**Exercise instructions**
Your copy of the data below must be exact and must leave out all pictures.

**Provided records**
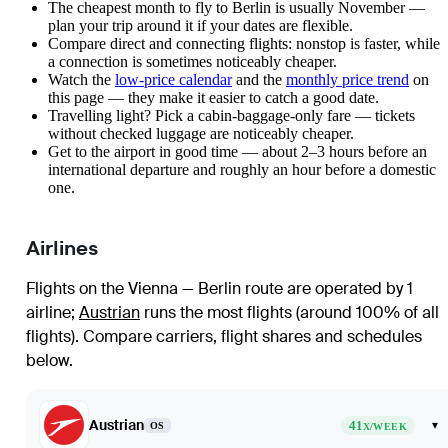
The cheapest month to fly to Berlin is usually November —
plan your trip around it if your dates are flexible.
Compare direct and connecting flights: nonstop is faster, while
a connection is sometimes noticeably cheaper.
Watch the
low-price calendar
and the
monthly price trend
on
this page — they make it easier to catch a good date.
Travelling light? Pick a cabin-baggage-only fare — tickets
without checked luggage are noticeably cheaper.
Get to the airport in good time — about 2–3 hours before an
international departure and roughly an hour before a domestic
one.
Airlines
Flights on the Vienna — Berlin route are operated by 1
airline
;
Austrian
runs the most flights (around 100% of all
flights)
. Compare carriers, flight shares and schedules
below.
Austrian
41
▾
OS
X/WEEK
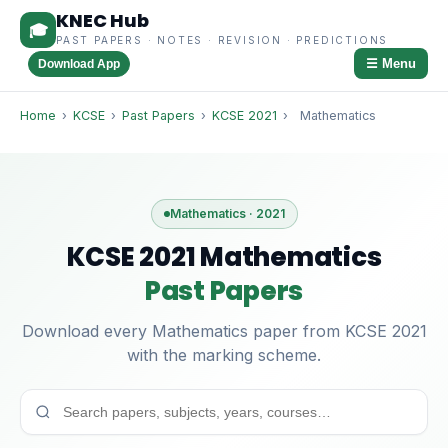
KNEC Hub
🎓
PAST PAPERS · NOTES · REVISION · PREDICTIONS
☰ Menu
Download App
Home
›
KCSE
›
Past Papers
›
KCSE 2021
›
Mathematics
Mathematics · 2021
KCSE 2021 Mathematics
Past Papers
Download every Mathematics paper from KCSE 2021
with the marking scheme.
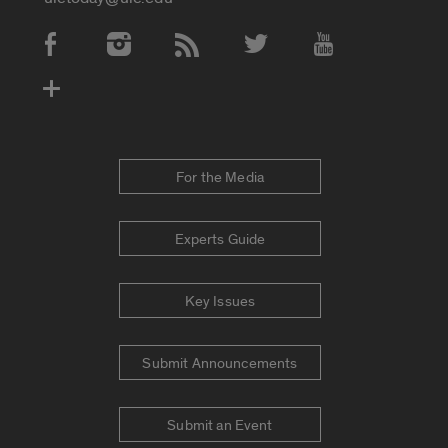
Social Media Accounts
For the Media
Experts Guide
Key Issues
Submit Announcements
Submit an Event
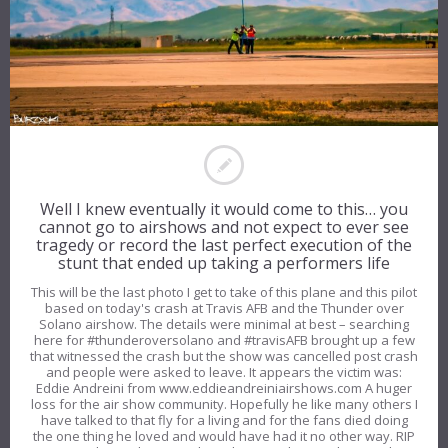
Well I knew eventually it would come to this… you
cannot go to airshows and not expect to ever see
tragedy or record the last perfect execution of the
stunt that ended up taking a performers life
This will be the last photo I get to take of this plane and this pilot
based on today's crash at Travis AFB and the Thunder over
Solano airshow. The details were minimal at best – searching
here for #thunderoversolano and #travisAFB brought up a few
that witnessed the crash but the show was cancelled post crash
and people were asked to leave. It appears the victim was:
Eddie Andreini from www.eddieandreiniairshows.com A huger
loss for the air show community. Hopefully he like many others I
have talked to that fly for a living and for the fans died doing
the one thing he loved and would have had it no other way. RIP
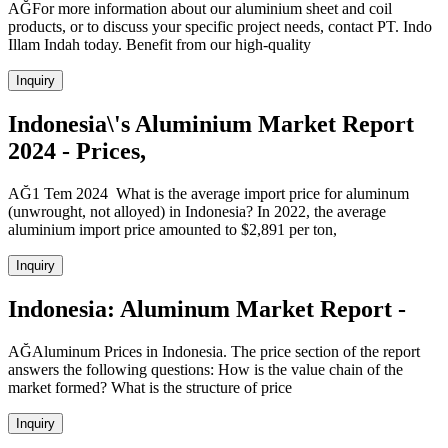
AĞFor more information about our aluminium sheet and coil
products, or to discuss your specific project needs, contact PT. Indo
Illam Indah today. Benefit from our high-quality
Inquiry
Indonesia\'s Aluminium Market Report
2024 - Prices,
AĞ1 Tem 2024 What is the average import price for aluminum
(unwrought, not alloyed) in Indonesia? In 2022, the average
aluminium import price amounted to $2,891 per ton,
Inquiry
Indonesia: Aluminum Market Report -
AĞAluminum Prices in Indonesia. The price section of the report
answers the following questions: How is the value chain of the
market formed? What is the structure of price
Inquiry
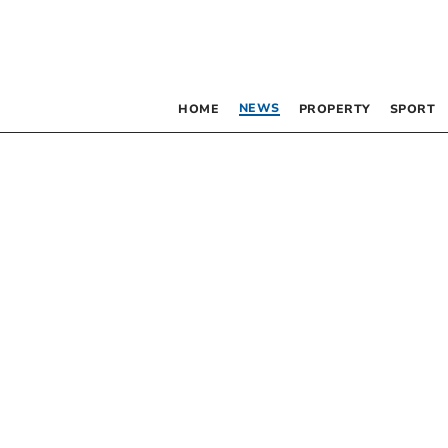
NEWS
HOME
PROPERTY
SPORT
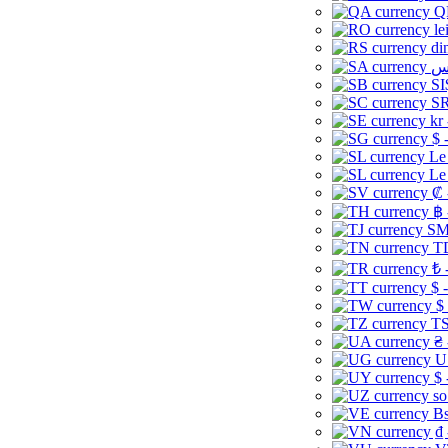
Q
le
di
SI
SR
kr
$ 
Le
Le
₡ 
฿ 
ЅМ 
TD
₺ 
$ 
$
TS
₴ 
U
$ 
so
Bs
₫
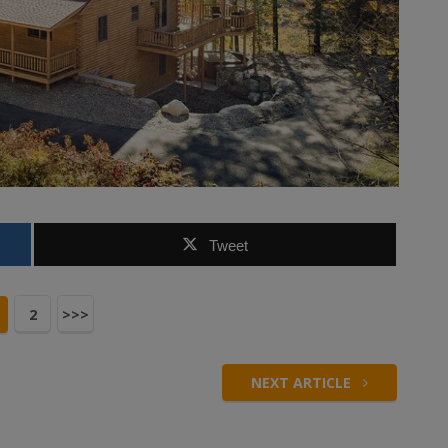
Tweet
2
>>>
NEXT ARTICLE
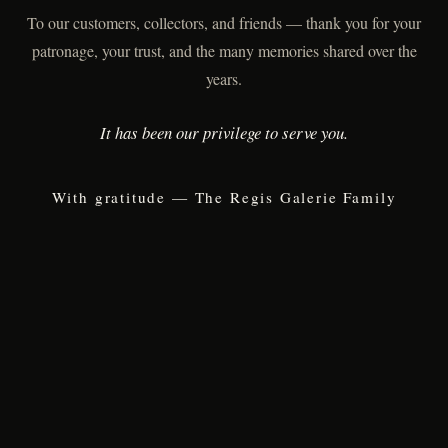
To our customers, collectors, and friends — thank you for your
patronage, your trust, and the many memories shared over the
years.
It has been our privilege to serve you.
With gratitude — The Regis Galerie Family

**Expected answer**
The cheapest month to fly to Berlin is usually November —
plan your trip around it if your dates are flexible.
Compare direct and connecting flights: nonstop is faster, while
a connection is sometimes noticeably cheaper.
Watch the
low-price calendar
and the
monthly price trend
on
this page — they make it easier to catch a good date.
Travelling light? Pick a cabin-baggage-only fare — tickets
without checked luggage are noticeably cheaper.
Get to the airport in good time — about 2–3 hours before an
international departure and roughly an hour before a domestic
one.
Airlines
Flights on the Vienna — Berlin route are operated by 1
airline
;
Austrian
runs the most flights (around 100% of all
flights)
. Compare carriers, flight shares and schedules
below.
Austrian
41
▾
OS
X/WEEK
KNEC Hub
🎓
PAST PAPERS · NOTES · REVISION · PREDICTIONS
☰ Menu
Download App
Home
›
KCSE
›
Past Papers
›
KCSE 2021
›
Mathematics
Mathematics · 2021
KCSE 2021 Mathematics
Past Papers
Download every Mathematics paper from KCSE 2021
with the marking scheme.
Social Media Accounts
For the Media
Experts Guide
Key Issues
Submit Announcements
Submit an Event
Well I knew eventually it would come to this… you
cannot go to airshows and not expect to ever see
tragedy or record the last perfect execution of the
stunt that ended up taking a performers life
This will be the last photo I get to take of this plane and this pilot
based on today's crash at Travis AFB and the Thunder over
Solano airshow. The details were minimal at best – searching
here for #thunderoversolano and #travisAFB brought up a few
that witnessed the crash but the show was cancelled post crash
and people were asked to leave. It appears the victim was:
Eddie Andreini from www.eddieandreiniairshows.com A huger
loss for the air show community. Hopefully he like many others I
have talked to that fly for a living and for the fans died doing
the one thing he loved and would have had it no other way. RIP
AĞFor more information about our aluminium sheet and coil
products, or to discuss your specific project needs, contact PT. Indo
Illam Indah today. Benefit from our high-quality
Inquiry
Indonesia\'s Aluminium Market Report
2024 - Prices,
AĞ1 Tem 2024 What is the average import price for aluminum
(unwrought, not alloyed) in Indonesia? In 2022, the average
aluminium import price amounted to $2,891 per ton,
Inquiry
Indonesia: Aluminum Market Report -
AĞAluminum Prices in Indonesia. The price section of the report
answers the following questions: How is the value chain of the
market formed? What is the structure of price
Inquiry
NEWS
HOME
PROPERTY
SPORT
Q
le
di
SI
SR
kr
$ 
Le
Le
₡ 
฿ 
ЅМ 
TD
₺ 
$ 
$
TS
₴ 
U
$ 
so
Bs
₫
Tweet
2
>>>
NEXT ARTICLE
To our customers, collectors, and friends — thank you for your
patronage, your trust, and the many memories shared over the
years.
It has been our privilege to serve you.
With gratitude — The Regis Galerie Family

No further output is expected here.